#### TO DO:
Pictures should not appear in the copy; the records themselves must be written out exactly.

#### SUPPLIED MATERIAL:
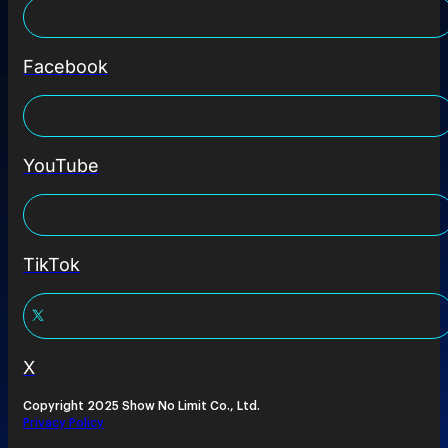
Facebook
YouTube
TikTok
X
Copyright 2025 Show No Limit Co., Ltd.
Privacy Policy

#### ANSWER TO THE PROBLEM:
Facebook
YouTube
TikTok
X
Copyright 2025 Show No Limit Co., Ltd.
Privacy Policy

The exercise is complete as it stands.